* Re: GPF in index-pack
[not found] <9e4733910608051805j1192d910hf55393f1dbe1e472@mail.gmail.com>
@ 2006-08-06 2:44 ` Jon Smirl
2006-08-06 2:48 ` Shawn Pearce
0 siblings, 1 reply; 9+ messages in thread
From: Jon Smirl @ 2006-08-06 2:44 UTC (permalink / raw)
To: git
Process size is 2.6GB when the seg fault happen. That's a lot of
memory to build a pack index over 1M objects.
I'm running a 3:1 process address space split. I wonder why it didn't
grow all the way to 3GB. I still have RAM and swap available.
--
Jon Smirl
jonsmirl@gmail.com
^ permalink raw reply [flat|nested] 9+ messages in thread
* Re: GPF in index-pack
2006-08-06 2:44 ` GPF in index-pack Jon Smirl
@ 2006-08-06 2:48 ` Shawn Pearce
2006-08-06 2:58 ` Jon Smirl
0 siblings, 1 reply; 9+ messages in thread
From: Shawn Pearce @ 2006-08-06 2:48 UTC (permalink / raw)
To: Jon Smirl; +Cc: git
Jon Smirl <jonsmirl@gmail.com> wrote:
> Process size is 2.6GB when the seg fault happen.
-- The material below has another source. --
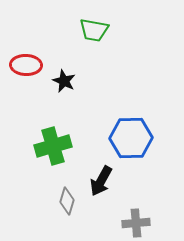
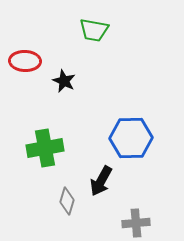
red ellipse: moved 1 px left, 4 px up
green cross: moved 8 px left, 2 px down; rotated 6 degrees clockwise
That's a lot of
> memory to build a pack index over 1M objects.
>
> I'm running a 3:1 process address space split. I wonder why it didn't
> grow all the way to 3GB. I still have RAM and swap available.
Was the pack you are trying to index built with that fast-import.c
I sent last night? Its possible its doing something weird that
pack-index can't handle, such as insert a duplicate object into
the same pack...
How big is the pack file? I'd expect pack-index to be using
something around 24 MB of memory (24 bytes/entry) but maybe its
hanging onto a lot of data (memory leak?) as it decompresses the
entries to compute the checksums.
--
Shawn.
^ permalink raw reply [flat|nested] 9+ messages in thread
* Re: GPF in index-pack
2006-08-06 2:48 ` Shawn Pearce
@ 2006-08-06 2:58 ` Jon Smirl
2006-08-06 3:32 ` Shawn Pearce
0 siblings, 1 reply; 9+ messages in thread
From: Jon Smirl @ 2006-08-06 2:58 UTC (permalink / raw)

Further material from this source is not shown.